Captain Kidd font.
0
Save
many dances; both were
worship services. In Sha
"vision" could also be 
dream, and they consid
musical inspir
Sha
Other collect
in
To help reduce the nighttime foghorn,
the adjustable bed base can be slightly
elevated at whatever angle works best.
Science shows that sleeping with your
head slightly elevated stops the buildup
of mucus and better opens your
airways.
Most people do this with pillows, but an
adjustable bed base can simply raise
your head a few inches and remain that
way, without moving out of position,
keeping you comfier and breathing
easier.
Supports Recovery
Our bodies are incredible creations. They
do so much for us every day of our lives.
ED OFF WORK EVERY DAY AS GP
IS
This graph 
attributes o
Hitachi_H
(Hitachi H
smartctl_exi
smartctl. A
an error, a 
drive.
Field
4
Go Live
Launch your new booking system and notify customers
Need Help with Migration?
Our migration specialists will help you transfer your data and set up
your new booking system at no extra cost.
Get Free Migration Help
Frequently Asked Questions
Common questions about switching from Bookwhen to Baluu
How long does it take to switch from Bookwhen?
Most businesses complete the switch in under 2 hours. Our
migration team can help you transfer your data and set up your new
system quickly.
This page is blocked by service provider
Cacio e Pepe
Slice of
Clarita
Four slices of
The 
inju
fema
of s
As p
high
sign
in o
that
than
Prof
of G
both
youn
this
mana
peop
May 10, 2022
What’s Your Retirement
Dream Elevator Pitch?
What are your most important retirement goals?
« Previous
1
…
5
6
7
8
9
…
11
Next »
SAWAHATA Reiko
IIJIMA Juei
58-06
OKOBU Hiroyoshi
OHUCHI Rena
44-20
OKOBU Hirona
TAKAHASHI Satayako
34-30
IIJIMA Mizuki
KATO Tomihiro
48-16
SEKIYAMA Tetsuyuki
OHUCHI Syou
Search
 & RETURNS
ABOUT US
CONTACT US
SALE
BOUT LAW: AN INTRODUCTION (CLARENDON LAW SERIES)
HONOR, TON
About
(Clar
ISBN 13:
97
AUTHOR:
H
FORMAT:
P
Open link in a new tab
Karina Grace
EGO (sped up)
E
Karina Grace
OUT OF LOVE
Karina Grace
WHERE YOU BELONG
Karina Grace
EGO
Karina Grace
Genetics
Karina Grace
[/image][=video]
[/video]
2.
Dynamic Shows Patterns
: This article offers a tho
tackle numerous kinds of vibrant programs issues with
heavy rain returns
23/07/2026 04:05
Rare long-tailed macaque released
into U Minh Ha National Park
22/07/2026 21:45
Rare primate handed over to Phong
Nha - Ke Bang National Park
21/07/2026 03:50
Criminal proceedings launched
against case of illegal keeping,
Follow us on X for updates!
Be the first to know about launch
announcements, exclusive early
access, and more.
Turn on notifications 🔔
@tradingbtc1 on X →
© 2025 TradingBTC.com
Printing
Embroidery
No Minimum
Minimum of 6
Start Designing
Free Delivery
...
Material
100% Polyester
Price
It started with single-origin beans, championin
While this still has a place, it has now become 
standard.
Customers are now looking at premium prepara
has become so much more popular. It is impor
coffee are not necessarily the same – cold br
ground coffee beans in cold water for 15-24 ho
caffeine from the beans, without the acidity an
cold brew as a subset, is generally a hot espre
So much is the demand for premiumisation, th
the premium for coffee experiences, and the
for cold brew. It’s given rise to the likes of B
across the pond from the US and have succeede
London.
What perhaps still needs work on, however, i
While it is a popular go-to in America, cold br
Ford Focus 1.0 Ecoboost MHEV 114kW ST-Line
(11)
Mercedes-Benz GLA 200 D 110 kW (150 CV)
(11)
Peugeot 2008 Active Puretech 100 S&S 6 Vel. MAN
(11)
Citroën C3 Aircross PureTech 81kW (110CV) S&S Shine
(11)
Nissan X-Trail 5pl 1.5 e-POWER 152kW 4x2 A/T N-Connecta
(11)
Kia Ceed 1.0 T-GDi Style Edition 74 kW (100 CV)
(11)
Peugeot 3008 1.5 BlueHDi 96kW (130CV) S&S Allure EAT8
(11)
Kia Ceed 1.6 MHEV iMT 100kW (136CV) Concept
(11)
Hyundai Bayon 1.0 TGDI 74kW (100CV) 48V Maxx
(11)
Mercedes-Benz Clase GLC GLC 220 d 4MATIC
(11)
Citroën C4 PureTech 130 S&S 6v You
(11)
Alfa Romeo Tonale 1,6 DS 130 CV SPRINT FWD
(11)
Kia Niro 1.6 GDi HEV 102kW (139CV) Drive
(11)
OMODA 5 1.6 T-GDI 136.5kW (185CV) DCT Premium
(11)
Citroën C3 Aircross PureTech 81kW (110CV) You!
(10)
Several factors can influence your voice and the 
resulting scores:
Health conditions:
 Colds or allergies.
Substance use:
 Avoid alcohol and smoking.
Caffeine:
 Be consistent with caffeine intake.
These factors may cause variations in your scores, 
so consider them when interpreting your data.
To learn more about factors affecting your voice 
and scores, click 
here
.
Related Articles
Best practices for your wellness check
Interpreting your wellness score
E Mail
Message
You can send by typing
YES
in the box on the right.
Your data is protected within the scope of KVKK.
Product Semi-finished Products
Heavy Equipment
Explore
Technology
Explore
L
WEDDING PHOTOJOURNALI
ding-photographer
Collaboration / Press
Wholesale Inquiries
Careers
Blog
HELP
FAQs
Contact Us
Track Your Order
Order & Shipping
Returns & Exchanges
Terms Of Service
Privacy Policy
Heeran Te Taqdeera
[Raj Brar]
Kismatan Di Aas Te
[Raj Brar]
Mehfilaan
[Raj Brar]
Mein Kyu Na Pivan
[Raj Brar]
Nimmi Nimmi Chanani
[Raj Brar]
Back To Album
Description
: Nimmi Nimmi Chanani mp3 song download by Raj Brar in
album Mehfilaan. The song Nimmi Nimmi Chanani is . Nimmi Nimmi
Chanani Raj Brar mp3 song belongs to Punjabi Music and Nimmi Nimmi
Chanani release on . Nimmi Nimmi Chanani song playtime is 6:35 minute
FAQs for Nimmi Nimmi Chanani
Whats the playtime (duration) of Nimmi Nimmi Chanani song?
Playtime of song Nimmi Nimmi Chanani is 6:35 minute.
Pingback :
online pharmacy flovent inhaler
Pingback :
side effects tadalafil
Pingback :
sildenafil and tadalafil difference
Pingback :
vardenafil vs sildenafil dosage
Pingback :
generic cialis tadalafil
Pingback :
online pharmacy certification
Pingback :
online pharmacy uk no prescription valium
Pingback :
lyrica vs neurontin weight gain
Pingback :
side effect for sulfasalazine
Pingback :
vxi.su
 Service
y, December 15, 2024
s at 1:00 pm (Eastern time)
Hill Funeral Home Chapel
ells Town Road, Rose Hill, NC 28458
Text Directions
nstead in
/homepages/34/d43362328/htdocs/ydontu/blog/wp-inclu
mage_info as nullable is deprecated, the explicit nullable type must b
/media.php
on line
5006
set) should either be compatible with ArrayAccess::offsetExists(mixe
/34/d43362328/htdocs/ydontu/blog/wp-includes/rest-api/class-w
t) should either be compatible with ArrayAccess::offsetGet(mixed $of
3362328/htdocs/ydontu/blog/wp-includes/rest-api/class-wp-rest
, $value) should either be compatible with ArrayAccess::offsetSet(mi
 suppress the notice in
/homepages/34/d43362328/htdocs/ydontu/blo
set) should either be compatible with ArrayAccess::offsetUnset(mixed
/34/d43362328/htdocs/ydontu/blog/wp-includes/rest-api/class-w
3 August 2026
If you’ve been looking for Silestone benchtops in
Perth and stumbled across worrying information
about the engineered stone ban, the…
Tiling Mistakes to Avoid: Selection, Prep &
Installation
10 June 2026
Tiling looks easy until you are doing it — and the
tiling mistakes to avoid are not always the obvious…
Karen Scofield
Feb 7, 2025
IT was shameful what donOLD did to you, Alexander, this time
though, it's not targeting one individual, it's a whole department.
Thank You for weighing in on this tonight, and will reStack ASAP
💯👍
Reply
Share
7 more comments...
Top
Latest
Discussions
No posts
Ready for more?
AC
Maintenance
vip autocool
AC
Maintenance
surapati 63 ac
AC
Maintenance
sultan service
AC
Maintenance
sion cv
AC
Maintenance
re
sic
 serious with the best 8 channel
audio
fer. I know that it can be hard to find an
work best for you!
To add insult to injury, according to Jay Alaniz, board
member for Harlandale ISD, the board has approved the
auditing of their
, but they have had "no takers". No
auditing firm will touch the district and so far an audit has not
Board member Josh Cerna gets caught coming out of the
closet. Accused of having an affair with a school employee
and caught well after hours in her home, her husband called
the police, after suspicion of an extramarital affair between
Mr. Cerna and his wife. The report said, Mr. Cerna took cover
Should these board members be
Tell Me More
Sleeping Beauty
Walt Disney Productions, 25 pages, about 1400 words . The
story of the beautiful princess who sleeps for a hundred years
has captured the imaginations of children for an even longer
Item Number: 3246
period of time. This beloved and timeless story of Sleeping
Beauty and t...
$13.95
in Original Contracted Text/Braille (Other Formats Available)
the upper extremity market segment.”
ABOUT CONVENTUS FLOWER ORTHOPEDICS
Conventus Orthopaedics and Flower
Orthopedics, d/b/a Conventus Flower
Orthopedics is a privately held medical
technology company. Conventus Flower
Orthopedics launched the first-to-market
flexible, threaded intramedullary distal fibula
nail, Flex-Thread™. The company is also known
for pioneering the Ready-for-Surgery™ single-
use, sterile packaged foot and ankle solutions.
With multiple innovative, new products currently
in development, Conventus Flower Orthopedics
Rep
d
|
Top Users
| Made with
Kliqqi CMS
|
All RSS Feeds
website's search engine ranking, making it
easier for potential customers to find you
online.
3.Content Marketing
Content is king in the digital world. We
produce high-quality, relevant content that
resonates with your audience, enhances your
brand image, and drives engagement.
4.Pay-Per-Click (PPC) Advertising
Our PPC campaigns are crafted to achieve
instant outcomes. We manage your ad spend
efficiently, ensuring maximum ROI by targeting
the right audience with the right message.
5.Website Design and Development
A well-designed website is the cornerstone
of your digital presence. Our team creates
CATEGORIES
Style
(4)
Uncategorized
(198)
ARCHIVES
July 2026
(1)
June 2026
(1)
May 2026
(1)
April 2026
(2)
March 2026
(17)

* To do:
When the string "Cerna" occurs in a line of the material, that line belongs in the answer.

* Response area:
Board member Josh Cerna gets caught coming out of the
Mr. Cerna and his wife. The report said, Mr. Cerna took cover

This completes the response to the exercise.